03 Julho 2011 | 00h00

Sem rumo definido, o recurso do governo no enfrentamento com sua base aliada restringe-se à administração, a conta-gotas, do arsenal de cargos e verbas que mobilizam os parlamentares, num jogo assistido por uma oposição que a cada dia exibe mais inapetência para seu ofício. Seria uma oposição "viciada em poder", como definiu o veterano Guilherme Palmeira.

Sem o gosto pelo exercício da política que caracteriza seus antecessores, Fernando Henrique e Lula, a presidente Dilma Rousseff mantém com o poder uma relação de estresse. Quer resultados gerenciais de curto prazo para medidas que demandam negociações políticas intensas no âmbito de uma aliança gigantesca, em que os dois partidos principais vivem confronto permanente.

Não exerce o poder de convencimento a que se referiu FHC numa das muitas solenidades em homenagem aos seus 80 anos, porque lhe falta do que convencer a base aliada. Opera em cima de ações herdadas do governo anterior, no qual viajava na cabine do piloto.

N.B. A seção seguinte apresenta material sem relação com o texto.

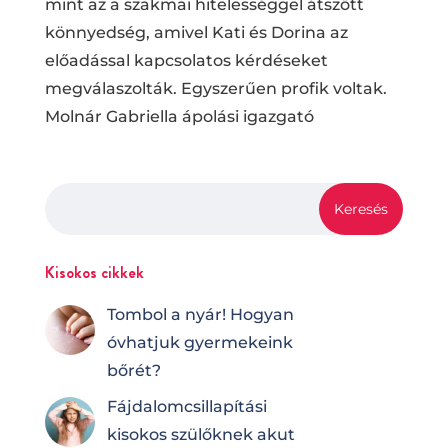
mint az a szakmai hitelességgel átszőtt
könnyedség, amivel Kati és Dorina az
előadással kapcsolatos kérdéseket
megválaszolták. Egyszerűen profik voltak.
Molnár Gabriella ápolási igazgató
Kisokos cikkek
Tombol a nyár! Hogyan
óvhatjuk gyermekeink
bőrét?
Fájdalomcsilla­pí­tá­si
kisokos szülőknek akut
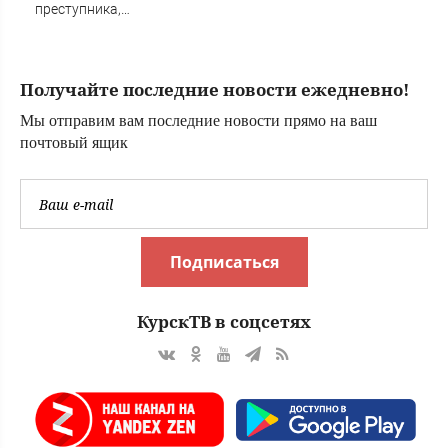
преступника,
напавшего на
пару после
застолья
Получайте последние новости ежедневно!
Мы отправим вам последние новости прямо на ваш
почтовый ящик
Подписаться
КурскТВ в соцсетях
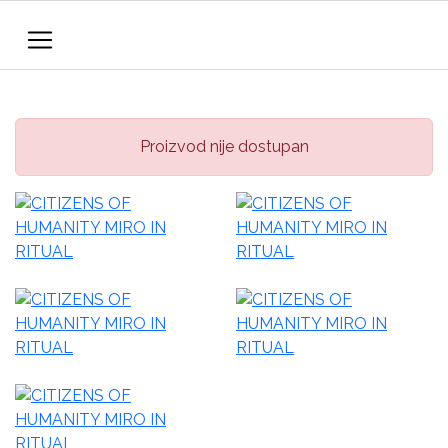
Proizvod nije dostupan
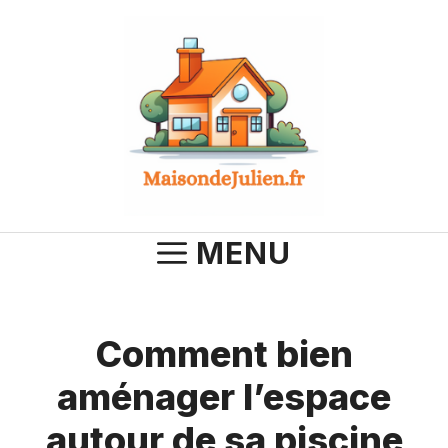
Aller
au
contenu
MENU
Comment bien
aménager l’espace
autour de sa piscine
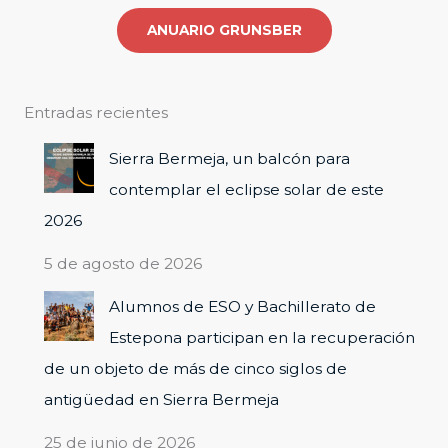
r
ANUARIO GRUNSBER
:
Entradas recientes
Sierra Bermeja, un balcón para
contemplar el eclipse solar de este
2026
5 de agosto de 2026
Alumnos de ESO y Bachillerato de
Estepona participan en la recuperación
de un objeto de más de cinco siglos de
antigüedad en Sierra Bermeja
25 de junio de 2026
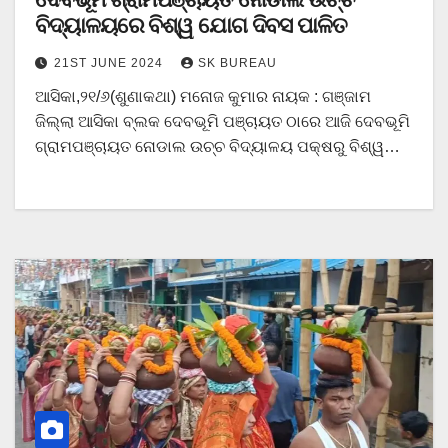
ବିଦ୍ୟାଳୟରେ ବିଶ୍ୱ ଯୋଗ ଦିବସ ପାଳିତ
21ST JUNE 2024
SK BUREAU
ଆସିକା,୨୧/୬(ଶୁଣାକଥା) ମନୋଜ କୁମାର ନାୟକ : ଗଞ୍ଜାମ
ଜିଲ୍ଲା ଆସିକା ବ୍ଲକ ଦେବଭୂମି ପଞ୍ଚାୟତ ଠାରେ ଆଜି ଦେବଭୂମି
ଗ୍ରାମପଞ୍ଚାୟତ ନୋଡାଲ ଉଚ୍ଚ ବିଦ୍ୟାଳୟ ପକ୍ଷରୁ ବିଶ୍ୱ…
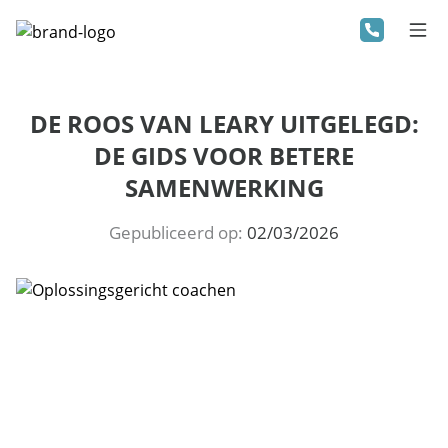
DE ROOS VAN LEARY UITGELEGD:
DE GIDS VOOR BETERE
SAMENWERKING
Gepubliceerd op:
02/03/2026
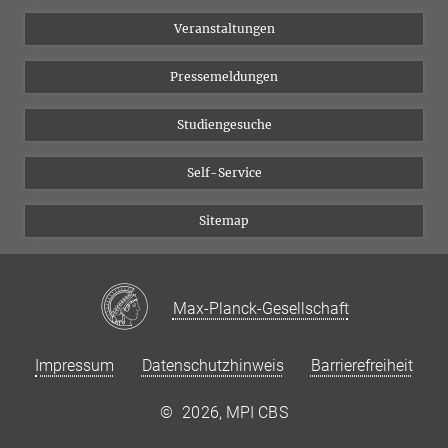
Chancengleichheit
Bluesky
Veranstaltungen
YouTube
Pressemeldungen
Studiengesuche
Self-Service
Sitemap
Max-Planck-Gesellschaft
Impressum
Datenschutzhinweis
Barrierefreiheit
©
2026, MPI CBS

Uma grande operação de varejo, ora empacada numa MP que denuncia a imprevidência do governo de continuidade, que capitalizou eleitoralmente a escolha do Brasil como sede da Copa de 2014 e deixou para depois as dificuldades inerentes a essa escolha.

Inércia aparente

Há outra interpretação para o comportamento da oposição, que explica sua criticada inércia como uma aposta nos efeitos do enfrentamento do governo com sua base. A síntese, defendida pelo senador Aécio Neves (PSDB-MG), é a de que o conflito na base dispensaria a oposição, por ora, de ações mais agressivas. Prova disso seria a ponte lançada pela presidente Dilma ao PSDB, materializada no reconhecimento do legado de Fernando Henrique Cardoso. No espaço de um semestre, Dilma passou da crítica ao elogio à maior expressão tucana, no mínimo para arrefecer o ânimo oposicionista. Não conseguiu isso de José Serra, seu adversário derrotado nas eleições, que divulgou à revelia do partido um documento com pesadas críticas ao governo na busca de afirmar-se candidato do partido em 2014, condição que disputa com Aécio.

Desconforto

Qualquer que seja a explicação do ministro da Defesa, Nelson Jobim, sua fala na homenagem a Fernando Henrique Cardoso confirma seu desconforto no governo. Ele já não exerce o cargo com o mínimo de prazer.

TV por assinatura

Com urgência já aprovada, o governo trabalha com a perspectiva de aprovar antes do recesso de julho o projeto de lei 116, que define as novas regras do setor de TV por assinatura. O líder do governo, Romero Jucá (PMDB-RR), anunciou que pretende votá-lo na próxima quarta-feira, mesmo com a MP da Copa na pauta.

Limites

O projeto ainda enfrenta resistências, mas as teles e os produtores independentes nacionais pressionam pela votação imediata. Representantes dos radiodifusores querem, pelo menos, a garantia de que a presidente Dilma Rousseff não vetará o artigo 5º, que limita em 30% o capital total e votante das teles nas radiodifusoras. A contrapartida é que as concessionárias de radiodifusão não poderão deter mais de 50% do capital total e votante das teles.